Here’s more about the information we use for AI at Meta, where it comes from and how it works.
Data sources
Where does the data come from?
The information we use to develop and improve AI at Meta includes a mix of publicly available data, licensed data and information from Meta’s products and services. This includes publicly shared posts from Instagram and Facebook and people’s interactions with AI at Meta features.
Intended purpose
How does this data help AI at Meta do what it’s designed to do?
The datasets used to train AI at Meta are selected to help ensure the models can understand and generate language, audio, images, and video in a way that is accurate, relevant and safe for the people who use our products.
  • Public and licensed data provide the breadth and quality needed for general intelligence.
  • Public content from Meta products helps ensure the models are contextually aware and behave in a way that’s aligned with people’s expectations.
  • Information from people’s interactions allows for continuous improvement of AI features.
Together, these datasets enable AI at Meta to fulfill their intended purposes of providing helpful, engaging and responsible AI features and experiences.
Amount of data
How much information or how many data points were used to create AI at Meta?
AI at Meta uses various model types and sizes to optimize for different performance and use case needs.
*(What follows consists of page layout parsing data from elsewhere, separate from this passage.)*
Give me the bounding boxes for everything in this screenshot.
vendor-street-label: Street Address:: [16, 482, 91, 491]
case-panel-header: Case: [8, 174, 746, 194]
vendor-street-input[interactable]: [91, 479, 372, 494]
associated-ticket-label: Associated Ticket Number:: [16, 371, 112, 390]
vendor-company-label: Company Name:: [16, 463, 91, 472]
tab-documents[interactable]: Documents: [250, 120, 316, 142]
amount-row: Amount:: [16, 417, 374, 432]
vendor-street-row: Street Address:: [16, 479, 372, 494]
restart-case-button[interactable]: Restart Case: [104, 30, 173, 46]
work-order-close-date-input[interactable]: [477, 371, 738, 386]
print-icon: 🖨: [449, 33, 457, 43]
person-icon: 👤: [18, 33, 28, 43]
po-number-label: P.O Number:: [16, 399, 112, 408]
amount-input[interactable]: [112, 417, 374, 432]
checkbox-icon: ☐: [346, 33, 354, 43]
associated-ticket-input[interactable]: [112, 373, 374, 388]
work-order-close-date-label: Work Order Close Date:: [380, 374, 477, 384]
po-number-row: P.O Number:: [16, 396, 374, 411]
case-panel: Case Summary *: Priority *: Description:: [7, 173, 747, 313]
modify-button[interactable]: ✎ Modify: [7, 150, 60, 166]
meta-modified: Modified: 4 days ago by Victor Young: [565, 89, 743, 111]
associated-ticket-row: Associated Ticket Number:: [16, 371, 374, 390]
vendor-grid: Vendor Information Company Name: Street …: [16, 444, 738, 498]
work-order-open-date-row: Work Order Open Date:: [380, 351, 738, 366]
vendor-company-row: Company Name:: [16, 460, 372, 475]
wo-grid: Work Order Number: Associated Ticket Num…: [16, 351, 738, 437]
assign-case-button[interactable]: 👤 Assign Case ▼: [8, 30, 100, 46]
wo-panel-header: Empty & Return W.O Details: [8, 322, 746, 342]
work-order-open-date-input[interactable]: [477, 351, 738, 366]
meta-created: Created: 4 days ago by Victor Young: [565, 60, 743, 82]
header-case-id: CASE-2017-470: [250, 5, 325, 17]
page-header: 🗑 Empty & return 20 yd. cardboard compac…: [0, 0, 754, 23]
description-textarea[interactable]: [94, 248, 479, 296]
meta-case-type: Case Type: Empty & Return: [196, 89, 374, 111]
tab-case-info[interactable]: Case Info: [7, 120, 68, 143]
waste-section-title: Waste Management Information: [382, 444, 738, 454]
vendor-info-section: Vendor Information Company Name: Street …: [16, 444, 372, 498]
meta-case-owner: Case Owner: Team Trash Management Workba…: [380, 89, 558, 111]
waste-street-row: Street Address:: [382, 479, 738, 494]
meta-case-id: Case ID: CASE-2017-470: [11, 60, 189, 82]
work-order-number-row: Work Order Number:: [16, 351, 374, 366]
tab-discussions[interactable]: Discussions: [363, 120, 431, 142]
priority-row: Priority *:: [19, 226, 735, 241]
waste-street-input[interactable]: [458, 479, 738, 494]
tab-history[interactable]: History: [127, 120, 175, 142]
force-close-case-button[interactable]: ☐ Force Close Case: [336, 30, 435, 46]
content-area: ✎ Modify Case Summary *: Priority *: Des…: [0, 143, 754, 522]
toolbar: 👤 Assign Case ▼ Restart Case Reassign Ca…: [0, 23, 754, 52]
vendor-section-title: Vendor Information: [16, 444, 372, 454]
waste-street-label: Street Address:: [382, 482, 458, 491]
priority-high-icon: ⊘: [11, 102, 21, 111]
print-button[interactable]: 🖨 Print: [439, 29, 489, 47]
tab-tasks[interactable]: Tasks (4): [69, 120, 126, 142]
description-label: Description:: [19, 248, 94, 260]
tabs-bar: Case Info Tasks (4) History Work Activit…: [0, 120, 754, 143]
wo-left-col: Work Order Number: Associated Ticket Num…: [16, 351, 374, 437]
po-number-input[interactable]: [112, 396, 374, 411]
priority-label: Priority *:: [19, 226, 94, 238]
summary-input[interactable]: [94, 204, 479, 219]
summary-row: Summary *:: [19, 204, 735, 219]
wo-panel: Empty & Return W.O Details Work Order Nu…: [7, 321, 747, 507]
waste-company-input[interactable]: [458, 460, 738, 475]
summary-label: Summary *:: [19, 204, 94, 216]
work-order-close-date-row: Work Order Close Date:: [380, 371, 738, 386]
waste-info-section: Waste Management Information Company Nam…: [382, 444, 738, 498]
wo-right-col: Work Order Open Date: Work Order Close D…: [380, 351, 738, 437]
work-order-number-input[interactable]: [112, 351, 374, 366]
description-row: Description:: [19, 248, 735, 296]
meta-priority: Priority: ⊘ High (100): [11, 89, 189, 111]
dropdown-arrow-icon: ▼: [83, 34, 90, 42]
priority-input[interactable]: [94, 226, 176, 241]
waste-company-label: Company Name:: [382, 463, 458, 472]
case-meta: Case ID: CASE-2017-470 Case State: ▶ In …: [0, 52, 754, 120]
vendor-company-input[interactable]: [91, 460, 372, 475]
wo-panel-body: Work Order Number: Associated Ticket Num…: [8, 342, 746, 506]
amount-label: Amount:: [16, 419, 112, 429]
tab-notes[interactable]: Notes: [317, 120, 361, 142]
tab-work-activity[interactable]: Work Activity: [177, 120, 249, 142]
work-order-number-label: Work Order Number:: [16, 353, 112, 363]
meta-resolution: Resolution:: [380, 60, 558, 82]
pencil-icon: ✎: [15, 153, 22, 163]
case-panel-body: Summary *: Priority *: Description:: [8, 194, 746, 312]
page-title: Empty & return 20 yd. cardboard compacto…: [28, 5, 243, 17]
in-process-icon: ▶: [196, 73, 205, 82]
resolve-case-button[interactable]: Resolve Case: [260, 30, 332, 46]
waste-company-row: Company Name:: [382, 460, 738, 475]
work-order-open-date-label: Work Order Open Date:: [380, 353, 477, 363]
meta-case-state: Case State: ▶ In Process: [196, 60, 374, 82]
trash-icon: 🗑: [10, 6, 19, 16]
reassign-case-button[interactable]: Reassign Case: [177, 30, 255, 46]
Generally, models are trained on trillions of tokens, which are pieces of information of different types. A token can be a word or part of a word, a piece of an image or milliseconds of video.
Types of data
What kind of information or data points were used?
We train AI at Meta mostly using unlabeled data that includes raw text, images, audio, video and related information from publicly available and licensed sources. Where labels are applied to the data, they might show things like sentiment, topic, safety, relevance, image captions or human ratings.
Protected data
Is any of the data we use protected by copyright, trademark or patent?
The datasets used for AI at Meta include a mix of publicly available, licensed and user-generated data. The copyright, trademark and patent status of data will depend upon, among other things, the nature of the specific data and the application of relevant intellectual property laws.
Purchased or licensed data
Were datasets purchased or licensed?
Some datasets are purchased or licensed from third parties, including commercial datasets and partner content.
Personal information
Do datasets include personal information
Datasets used to train AI at Meta may include information such as names or other details that people share publicly on our products or provide through their interactions with AI at Meta.
Aggregated consumer information
Do the datasets include information combined from many people that can’t be used to identify them?
Datasets used to train AI at Meta may include aggregate (i.e., combined) consumer information, such as group-level statistics or de-identified, aggregated data.
Data processing
If data was processed or modified, what was the purpose?
Meta at times reformats data and/or applies labels for training and evaluating models. Meta applies extensive cleaning, processing and modification to datasets used for AI systems. These efforts may include , de-identifying and aggregating certain data, removing duplicates and low-quality content and applying privacy and safety safeguards. This is intended to protect people’s privacy, help ensure data quality and safety, and support the responsible and effective development of AI at Meta.
Synthetic data
Is or was any synthetic data used?
AI at Meta generates and uses synthetic data to build and improve its generative artificial intelligence systems and services. Synthetic data is generated and used for several purposes, including:
  • To augment existing data with additional context like labels
  • To help when there isn’t enough data to work with or when we have more of some types of data than others
  • To help ensure that AI at Meta is reliable, safe and efficient
Start of data use
When was the data first used?
AI at Meta is developed and improved using datasets that are collected and incorporated on a rolling, ongoing basis. Because data collection and integration are continuous, there is no single date on which all datasets were first used. To improve AI at Meta, new data is regularly added from sources like:
  • Public sources
  • Licensed partners
  • Public content from Meta’s products
  • People’s interactions with AI at Meta features
  • Synthetic data
This ongoing process helps ensure that AI at Meta continues to develop and improve.
Data collection
What is the time frame during which the data was collected?
Meta collects and uses datasets to train and improve AI at Meta on an ongoing basis. There isn’t just one window of time when all the data was gathered. Instead, Meta keeps updating its data with new information from sources like:
  • Public sources
  • Licensed partners
  • Public content from Meta’s products
  • People’s interactions with AI at Meta features
  • Synthetic data
This ongoing process helps ensure that AI at Meta is developed and improved using the most current and relevant data available.